In 2 Chronicles 20, the great armies of the Moabites and the Ammonites are marching in battle toward the children of Israel, quickly descending to lay waste to God’s people and destroy them and all they hold dear. And it says King Jehosophat was afraid. And the people of God all gathered together to figure out what they were going to do. Because their enemies were quickly rising against them, like a flood they could not escape from. And King Jehosophat stands in the middle of the assembled cities and offers this desperate, faithful prayer:
“O LORD, God of our fathers, are you not God in heaven? You rule over all the kingdoms of the nations. In your hand are power and might, so that none is able to withstand you. 7 Did you not, our God, drive out the inhabitants of this land before your people Israel, and give it forever to the descendants of Abraham your friend? 8 And they have lived in it and have built for you in it a sanctuary for your name, saying, 9 ‘If disaster comes upon us, the sword, judgment, or pestilence, or famine, we will stand before this house and before you—-for your name is in this house—-and cry out to you in our affliction, and you will hear and save.’ 10 And now behold, the men of Ammon and Moab and Mount Seir, whom you would not let Israel invade when they came from the land of Egypt, and whom they avoided and did not destroy—- 11 behold, they reward us by coming to drive us out of your possession, which you have given us to inherit. 12 O our God, will you not execute judgment on them? For we are powerless against this great horde that is coming against us… . (vv.6-12)

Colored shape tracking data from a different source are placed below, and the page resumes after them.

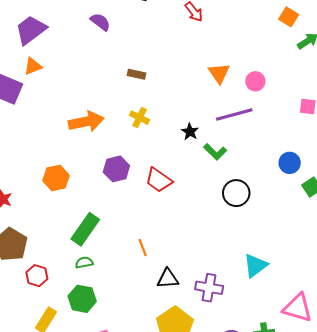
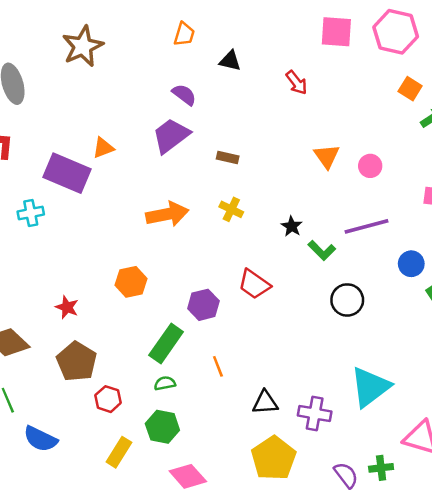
purple trapezoid: (31, 30) -> (171, 136), moved
purple line: (234, 115) -> (367, 226), moved
purple hexagon: (116, 169) -> (203, 305), moved
orange line: (143, 247) -> (218, 366), moved
cyan triangle: (255, 266) -> (370, 387), size x1.4

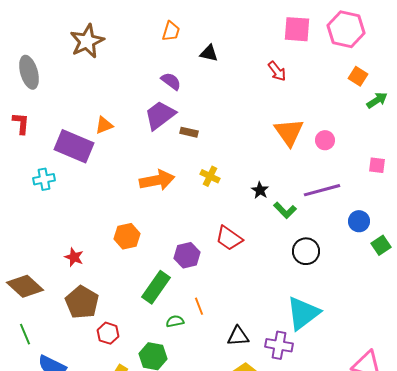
red arrow: (296, 83) -> (277, 71), moved
orange triangle: (327, 156) -> (289, 132), size x1.4
brown rectangle: (228, 157) -> (189, 132), moved
green semicircle: (165, 383) -> (175, 321), moved
cyan triangle: (370, 387) -> (303, 313), moved

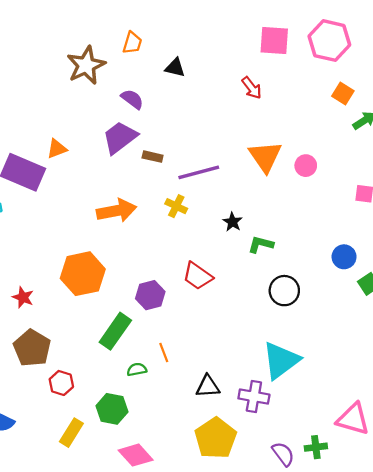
brown star: (87, 41) -> (86, 65), moved
purple line: (322, 190) -> (199, 172), moved
green L-shape: (285, 210) -> (261, 244), turned 150
orange hexagon: (127, 236) -> (83, 274), size x1.5

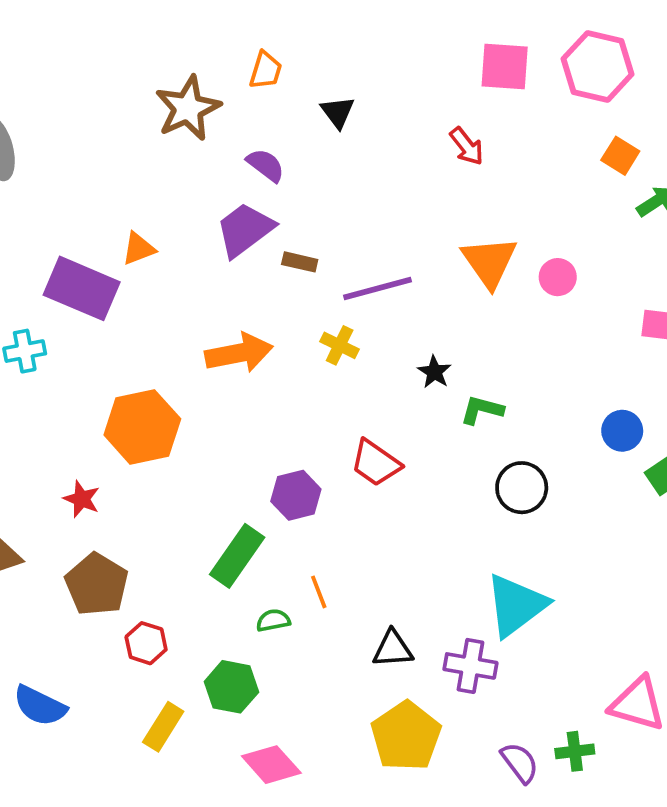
black triangle: (175, 68) -> (338, 112), turned 40
orange hexagon: (83, 274) -> (142, 427), moved

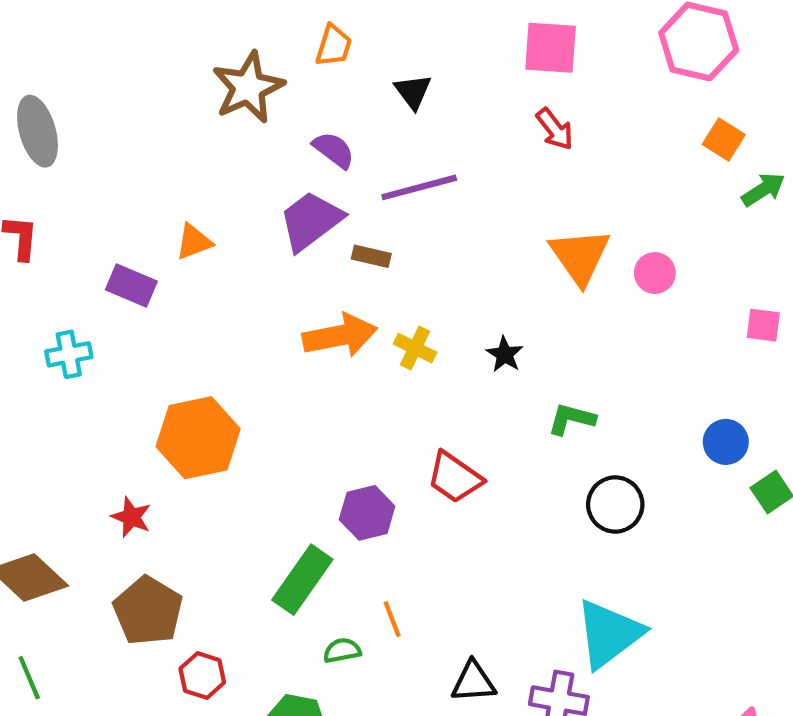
pink square: (505, 67) -> (551, 48), moved
purple rectangle: (82, 288) -> (131, 286), size x0.6
purple line: (378, 288) -> (419, 187), moved
orange arrow: (239, 353) -> (340, 336), moved
black star: (434, 372) -> (505, 354), moved

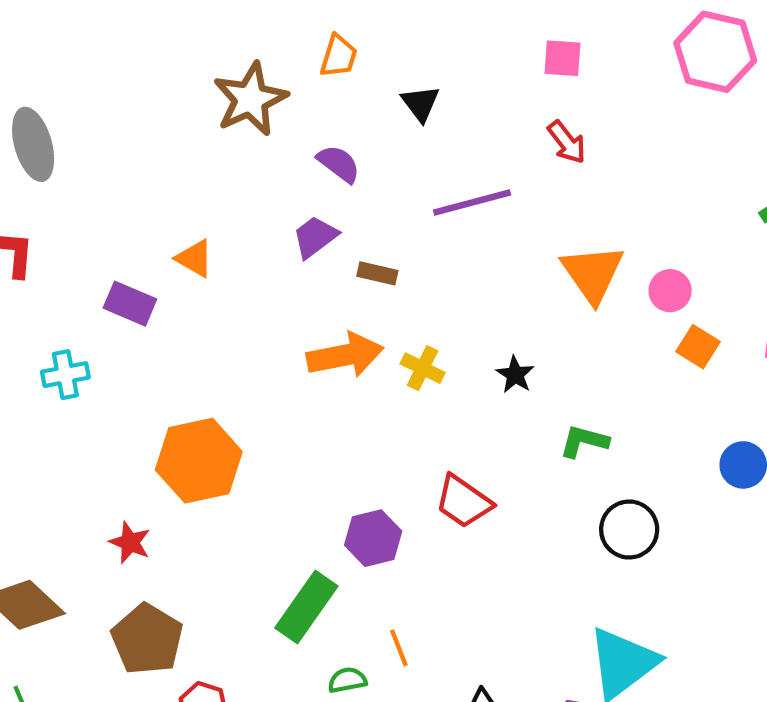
pink square: (551, 48) -> (562, 58), size x0.7
orange square: (724, 140) -> (698, 347), moved
purple line: (419, 187) -> (472, 202), moved
purple trapezoid: (311, 221) -> (315, 237), size x0.7
orange triangle: (194, 242) -> (194, 258), turned 51

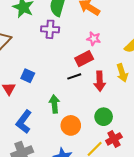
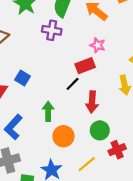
black line: (74, 76) -> (73, 84), turned -32
red arrow: (100, 81) -> (92, 102), moved
red cross: (114, 139) -> (117, 150), moved

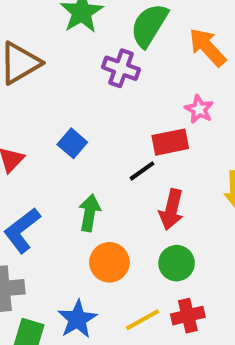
blue square: (22, 78) -> (72, 143), moved
red cross: (117, 150) -> (188, 316), moved

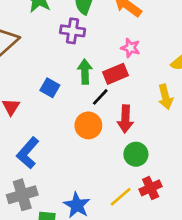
green arrow: (90, 213) -> (85, 72), moved
orange circle: (109, 262) -> (88, 125), moved

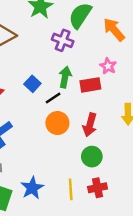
black line: (100, 97) -> (53, 98), moved
yellow line: (121, 197) -> (71, 189), turned -66

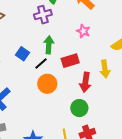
purple cross: (63, 40) -> (43, 15), turned -30
red rectangle: (90, 85) -> (70, 61), moved
red arrow: (90, 125) -> (85, 82), moved

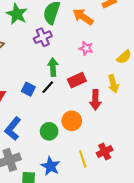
blue square: (22, 54) -> (28, 89), moved
orange circle: (47, 84) -> (72, 121), moved
green circle: (79, 108) -> (49, 131), moved

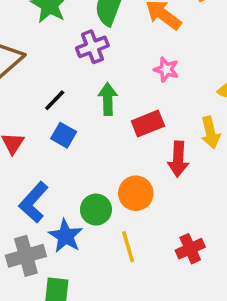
black line: (48, 87) -> (55, 100), moved
yellow line: (83, 159) -> (128, 247), moved
blue star: (50, 166) -> (66, 236), moved

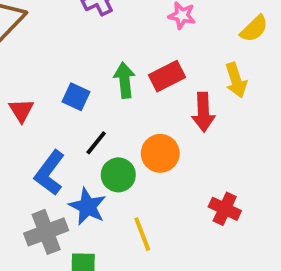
green arrow: (108, 99) -> (125, 80), moved
black line: (55, 100) -> (96, 143), moved
yellow line: (128, 247) -> (142, 234), moved
red cross: (190, 249) -> (225, 209), turned -36

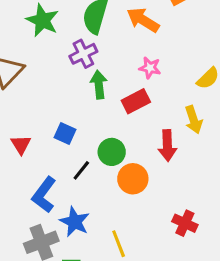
red rectangle: (167, 76) -> (136, 101), moved
green arrow: (125, 80) -> (99, 85), moved
green circle: (118, 175) -> (112, 152), moved

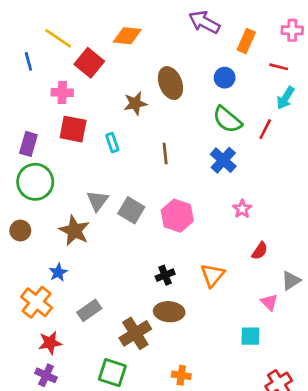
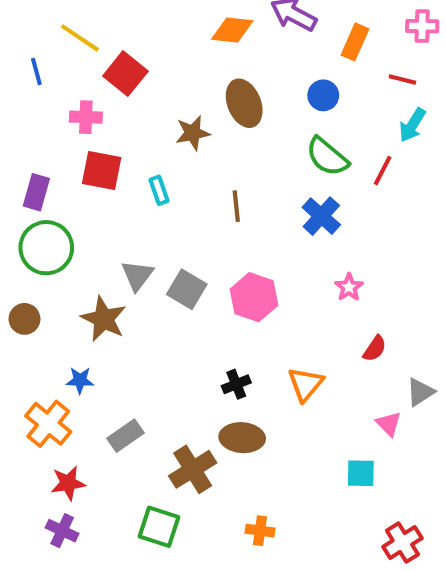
orange diamond: (127, 36) -> (232, 30), moved
blue star: (58, 272) -> (80, 380), turned 30

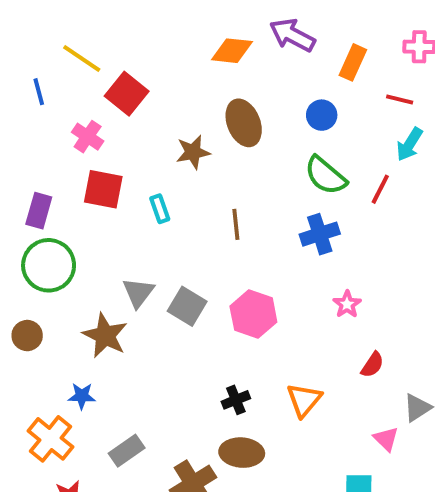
pink cross: (86, 117) -> (88, 137), turned 32
blue cross: (321, 216) -> (320, 234), turned 30

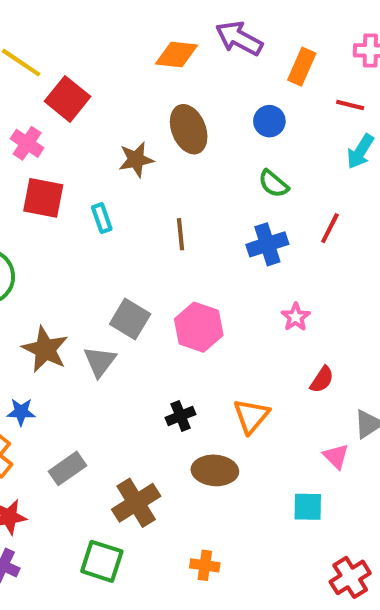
green semicircle: (326, 176) -> (273, 184), size x0.7
red line: (380, 189) -> (330, 228), moved
gray triangle: (138, 293) -> (100, 361), moved
brown ellipse: (242, 453) -> (215, 470), moved

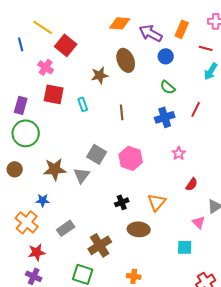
purple arrow: (239, 38) -> (151, 33), moved
brown star: (45, 349) -> (55, 169), turned -30

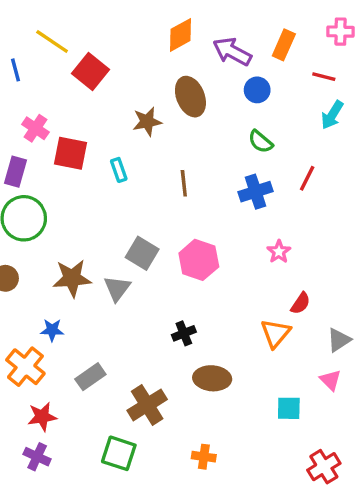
orange diamond: (120, 23) -> (180, 35), turned -35
pink cross: (46, 67) -> (35, 128), moved
orange triangle: (157, 202) -> (275, 333), moved
pink triangle: (199, 222) -> (330, 380), moved

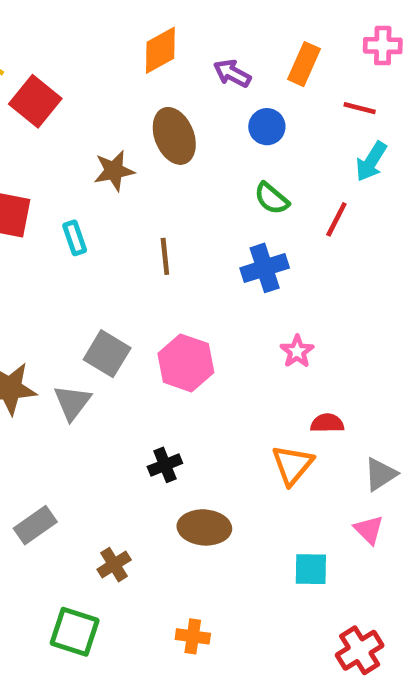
purple arrow: (232, 52) -> (232, 73), size x0.7
red line: (307, 178) -> (336, 219), moved
red semicircle: (300, 303) -> (327, 423), turned -125
brown cross: (147, 405) -> (114, 565), size x0.6

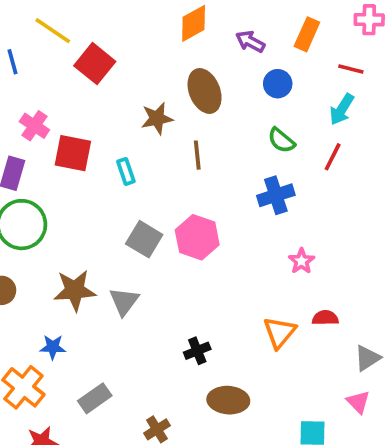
cyan arrow: (371, 161) -> (342, 109), moved
brown line: (165, 256) -> (197, 155), moved
gray square: (107, 354) -> (144, 239), moved
pink hexagon: (186, 363) -> (197, 237), moved
orange triangle: (292, 465) -> (280, 332), moved

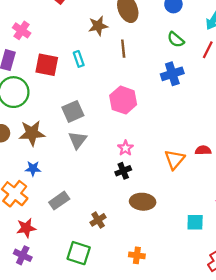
red square: (73, 153) -> (47, 65), moved
gray square: (144, 239) -> (73, 111), moved, turned 35
pink star: (301, 261) -> (125, 148), moved
brown star: (75, 290) -> (32, 133), moved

And then he adds at the end:
“We do not know what to do, but our eyes are on you” (v.12)
We don’t know what to do, but our eyes are on you. I’m thinking that is a prayer Noah could have Amen‘d heartily. Maybe you could too.
If overwhelmed, look to the cross. The vision comes back to you like the dove with an olive leaf in her mouth. The waters that threaten you have subsided, conquered by their Master. You see the wrath is over and the blessings have begun.